- Born: September 2, 1954 Buffalo, New York, U.S.
- Died: June 19, 2009 (aged 54) Philadelphia, Pennsylvania, U.S.
- Education: University at Buffalo Law School Cornell University
- Occupation: Sportscaster
- Years active: 1976–2009

= Gary Papa =

American journalist (1954–2009)

Gary Papa (September 2, 1954 – June 19, 2009) was a sportscaster with WPVI-TV in Philadelphia from April 1981 to June 2009 and was the 5:30 p.m., 6 p.m., and 11:00 p.m. sportcaster. He joined the station as a weekend sportscaster in 1981 and was promoted to the 6:00 p.m. and 11:00 p.m. newscasts in 1991, and was named sports director one year prior. In 1999, he added the 5:30 p.m. newscast to his duties on an interim basis due to sports anchor Scott Palmer anchoring regular news on weekend mornings joined by health reporter Anita Brikman.

==Biography==
Prior to working at WPVI, Papa worked at WGR-TV (1978-1981) in his hometown of Buffalo, New York and WSTV-TV in Steubenville, Ohio (1976-1978). Papa's brother, Greg, was the longtime radio voice of the Oakland Raiders (now the radio voice of the San Francisco 49ers).

Papa co-hosted the Saturday evening public affairs show Primetime Weekend with Cecily Tynan. He had hosted the program since December 3, 1983, when he took over after the death of Jim O'Brien.

On April 20, 2004, he revealed to viewers that he had been receiving treatment for prostate cancer and lost his hair as a result. He continued to work while receiving chemotherapy. Three years later in July 2007, during the 6:00 p.m.

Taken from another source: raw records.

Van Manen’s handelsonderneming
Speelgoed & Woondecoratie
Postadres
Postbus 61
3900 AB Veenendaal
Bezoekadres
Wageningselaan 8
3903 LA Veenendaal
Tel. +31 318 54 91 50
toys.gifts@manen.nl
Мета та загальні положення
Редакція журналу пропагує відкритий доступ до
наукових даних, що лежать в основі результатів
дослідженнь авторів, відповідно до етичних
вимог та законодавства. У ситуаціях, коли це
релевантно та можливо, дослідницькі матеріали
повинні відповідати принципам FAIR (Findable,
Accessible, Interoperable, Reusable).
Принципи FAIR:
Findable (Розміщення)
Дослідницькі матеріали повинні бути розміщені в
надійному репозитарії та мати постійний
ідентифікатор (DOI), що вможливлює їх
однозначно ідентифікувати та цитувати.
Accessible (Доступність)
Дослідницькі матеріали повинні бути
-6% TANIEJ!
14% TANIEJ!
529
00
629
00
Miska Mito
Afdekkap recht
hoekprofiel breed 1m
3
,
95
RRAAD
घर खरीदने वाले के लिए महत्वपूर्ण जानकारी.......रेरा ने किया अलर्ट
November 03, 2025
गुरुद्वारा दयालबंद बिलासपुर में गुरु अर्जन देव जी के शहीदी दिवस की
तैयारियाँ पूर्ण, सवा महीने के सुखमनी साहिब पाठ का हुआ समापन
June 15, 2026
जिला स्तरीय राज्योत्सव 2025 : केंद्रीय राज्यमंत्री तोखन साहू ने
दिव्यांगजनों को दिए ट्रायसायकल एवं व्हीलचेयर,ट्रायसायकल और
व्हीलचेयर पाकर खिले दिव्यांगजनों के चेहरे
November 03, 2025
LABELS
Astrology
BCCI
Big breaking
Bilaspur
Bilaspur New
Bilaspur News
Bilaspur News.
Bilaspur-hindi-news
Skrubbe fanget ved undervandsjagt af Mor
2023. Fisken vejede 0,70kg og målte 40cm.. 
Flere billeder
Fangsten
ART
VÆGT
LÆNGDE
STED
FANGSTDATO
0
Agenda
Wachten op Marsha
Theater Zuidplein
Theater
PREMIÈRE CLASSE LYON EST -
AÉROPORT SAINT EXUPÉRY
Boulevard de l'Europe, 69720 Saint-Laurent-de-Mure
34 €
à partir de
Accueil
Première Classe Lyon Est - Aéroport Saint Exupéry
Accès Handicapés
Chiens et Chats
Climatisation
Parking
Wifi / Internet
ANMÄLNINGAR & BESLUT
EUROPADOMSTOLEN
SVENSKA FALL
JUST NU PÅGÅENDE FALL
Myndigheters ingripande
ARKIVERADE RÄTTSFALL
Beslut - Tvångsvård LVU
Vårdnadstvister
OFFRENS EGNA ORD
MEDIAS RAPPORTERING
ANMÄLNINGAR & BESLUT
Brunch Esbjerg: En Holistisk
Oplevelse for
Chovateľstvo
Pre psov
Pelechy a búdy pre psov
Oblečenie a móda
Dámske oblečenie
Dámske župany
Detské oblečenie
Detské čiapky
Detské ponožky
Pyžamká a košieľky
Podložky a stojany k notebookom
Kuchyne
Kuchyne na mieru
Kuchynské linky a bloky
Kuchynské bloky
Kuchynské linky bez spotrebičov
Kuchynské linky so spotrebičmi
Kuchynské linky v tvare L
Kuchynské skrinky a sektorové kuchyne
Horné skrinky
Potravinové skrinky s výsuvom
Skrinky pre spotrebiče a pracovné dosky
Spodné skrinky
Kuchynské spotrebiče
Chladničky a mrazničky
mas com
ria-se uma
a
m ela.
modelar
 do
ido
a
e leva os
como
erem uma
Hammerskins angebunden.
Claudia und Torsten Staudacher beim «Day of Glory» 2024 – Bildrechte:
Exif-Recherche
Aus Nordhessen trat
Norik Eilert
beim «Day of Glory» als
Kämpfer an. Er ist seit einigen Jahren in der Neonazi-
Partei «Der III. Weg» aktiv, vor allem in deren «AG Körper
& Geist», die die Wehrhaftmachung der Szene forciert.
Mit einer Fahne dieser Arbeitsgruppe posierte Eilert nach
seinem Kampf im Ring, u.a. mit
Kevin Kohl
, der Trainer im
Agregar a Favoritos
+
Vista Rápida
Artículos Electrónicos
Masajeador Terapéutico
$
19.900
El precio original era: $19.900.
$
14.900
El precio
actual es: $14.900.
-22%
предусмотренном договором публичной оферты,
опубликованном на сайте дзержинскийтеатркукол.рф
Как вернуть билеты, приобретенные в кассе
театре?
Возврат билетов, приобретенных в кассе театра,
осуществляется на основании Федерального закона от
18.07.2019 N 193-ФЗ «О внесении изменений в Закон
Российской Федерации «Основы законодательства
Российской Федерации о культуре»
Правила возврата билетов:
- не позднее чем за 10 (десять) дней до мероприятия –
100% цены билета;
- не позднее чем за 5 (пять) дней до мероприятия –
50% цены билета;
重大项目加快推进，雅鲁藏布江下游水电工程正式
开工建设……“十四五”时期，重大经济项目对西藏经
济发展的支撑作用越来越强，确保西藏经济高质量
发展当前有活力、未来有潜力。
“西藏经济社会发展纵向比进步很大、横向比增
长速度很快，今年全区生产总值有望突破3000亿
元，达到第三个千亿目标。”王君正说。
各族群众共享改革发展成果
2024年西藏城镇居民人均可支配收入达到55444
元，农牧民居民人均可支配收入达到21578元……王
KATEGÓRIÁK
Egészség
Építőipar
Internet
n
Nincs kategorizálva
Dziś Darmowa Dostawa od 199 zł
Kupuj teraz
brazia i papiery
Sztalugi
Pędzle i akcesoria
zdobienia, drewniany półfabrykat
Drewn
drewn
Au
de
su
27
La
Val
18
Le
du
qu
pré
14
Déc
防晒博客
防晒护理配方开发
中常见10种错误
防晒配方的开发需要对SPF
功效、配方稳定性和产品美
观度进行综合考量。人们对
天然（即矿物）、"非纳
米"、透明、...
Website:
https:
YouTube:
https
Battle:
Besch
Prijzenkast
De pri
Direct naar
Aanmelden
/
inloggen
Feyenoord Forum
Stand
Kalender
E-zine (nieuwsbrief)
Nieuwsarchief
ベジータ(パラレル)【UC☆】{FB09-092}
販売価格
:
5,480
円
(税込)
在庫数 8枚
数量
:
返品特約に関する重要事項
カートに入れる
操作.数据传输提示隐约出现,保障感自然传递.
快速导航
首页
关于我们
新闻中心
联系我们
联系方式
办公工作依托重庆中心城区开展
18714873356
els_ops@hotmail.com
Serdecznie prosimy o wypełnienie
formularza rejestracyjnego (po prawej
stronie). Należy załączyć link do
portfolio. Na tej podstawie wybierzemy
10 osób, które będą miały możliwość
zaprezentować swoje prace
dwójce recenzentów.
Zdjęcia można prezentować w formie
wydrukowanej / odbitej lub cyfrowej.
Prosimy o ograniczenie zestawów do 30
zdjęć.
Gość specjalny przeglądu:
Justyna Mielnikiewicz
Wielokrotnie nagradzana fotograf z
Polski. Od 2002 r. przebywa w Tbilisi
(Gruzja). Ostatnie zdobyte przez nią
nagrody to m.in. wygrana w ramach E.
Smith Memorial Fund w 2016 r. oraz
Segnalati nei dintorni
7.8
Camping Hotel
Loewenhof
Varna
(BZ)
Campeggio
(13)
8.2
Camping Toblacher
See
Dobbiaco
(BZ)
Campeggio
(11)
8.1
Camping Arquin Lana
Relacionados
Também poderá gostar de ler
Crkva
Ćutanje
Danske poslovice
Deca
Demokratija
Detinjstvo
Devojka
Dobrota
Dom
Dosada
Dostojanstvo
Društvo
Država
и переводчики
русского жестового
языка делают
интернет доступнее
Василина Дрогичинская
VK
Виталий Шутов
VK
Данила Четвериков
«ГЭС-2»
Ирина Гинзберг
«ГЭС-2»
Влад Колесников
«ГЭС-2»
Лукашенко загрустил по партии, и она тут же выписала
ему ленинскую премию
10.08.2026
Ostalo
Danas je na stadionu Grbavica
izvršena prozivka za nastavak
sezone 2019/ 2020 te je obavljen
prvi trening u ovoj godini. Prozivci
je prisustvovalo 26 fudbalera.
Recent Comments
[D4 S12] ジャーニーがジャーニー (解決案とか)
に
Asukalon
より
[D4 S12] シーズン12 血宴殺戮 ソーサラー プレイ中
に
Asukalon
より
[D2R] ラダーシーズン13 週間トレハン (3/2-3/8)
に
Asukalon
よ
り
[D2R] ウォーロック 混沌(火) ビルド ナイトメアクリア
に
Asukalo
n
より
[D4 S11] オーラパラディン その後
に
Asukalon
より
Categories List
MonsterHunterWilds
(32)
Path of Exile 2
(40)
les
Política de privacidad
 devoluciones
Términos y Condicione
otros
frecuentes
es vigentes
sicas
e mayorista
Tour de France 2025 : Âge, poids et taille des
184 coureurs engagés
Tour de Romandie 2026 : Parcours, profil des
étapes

Action News broadcast, Papa along with Jim Gardner announced that he once again was going through chemotherapy.

==Death==
Papa died on June 19, 2009, at 2:57 p.m. at the Hospital of the University of Pennsylvania, at the age of 54; his final sportscast on WPVI had been a month earlier, on May 13. He was survived by his father, insurance adjuster Frank Papa (1926–2019); his wife, Kathleen; and his two sons, Nathaniel and Tucker, along with his brother Greg.

==Legacy==
Papa was inducted into the Broadcast Pioneers of Philadelphia Hall of Fame on November 14, 2007.